Trade body wants FCA action on retiring advisers
A trade body has called for the FCA to address the position of retiring advisers.
APFA urged the regulator to reconsider its position on the longstop and investigate the alternative options that were "not properly considered" in the Financial Advice Market Review.
Some 85% of advisers who responded to APFA’s recent Cost of Regulation Survey stated that lack of a longstop created concerns for their personal finances when planning retirement.
A quarter indicated that they were likely to defer their time of retirement in order to pay PI insurance.
Whilst a 15 year longstop remains APFA’s priority, the recent survey showed that around half (45%) of advisers were open to the socialisation of costs, by the creation of a compensation fund, as an option to explore.
APFA believes that the introduction of a fair limit to liability is necessary to bring peace of mind to advisers in retirement, whilst also resulting in more investment and growth in the advice sector and better access to financial advice for consumers.
Chris Hannant, APFA’s director general, said: “Lack of a longstop is a clear concern for financial advisers who operate as sole traders or in partnerships as they potentially face unlimited liability long after they have ceased trading and into retirement. The stress that can be caused to advisers who may be long-retired and often of advanced years, with awards which can be made of up to £150,000, cannot be under-estimated.
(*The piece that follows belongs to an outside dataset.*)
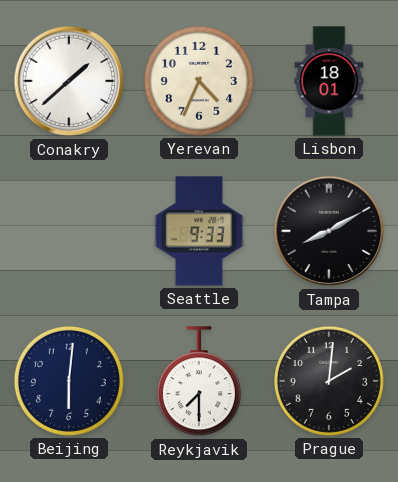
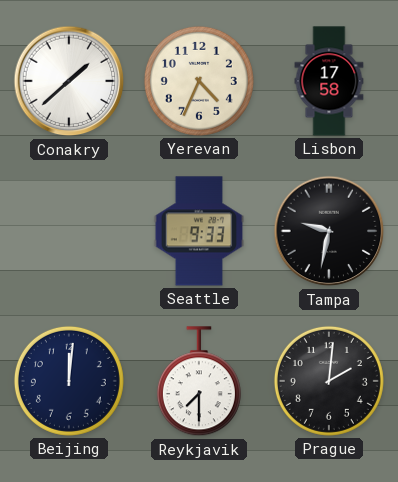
Lisbon: 18:01 -> 17:58
Tampa: 8:10 -> 9:32
Beijing: 6:01 -> 12:01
“Our survey results show that this is a real concern for advisers and an unnecessarily harsh burden to place on individuals and their families. More consideration needs to be given to a fair hearing in such situations.”
He said: “We still believe that a 15 year longstop is the fairest solution. FAMR, however, did not properly address the issue or give consideration to the alternative options set out in its Call for Input. These issues now need to be fully investigated.”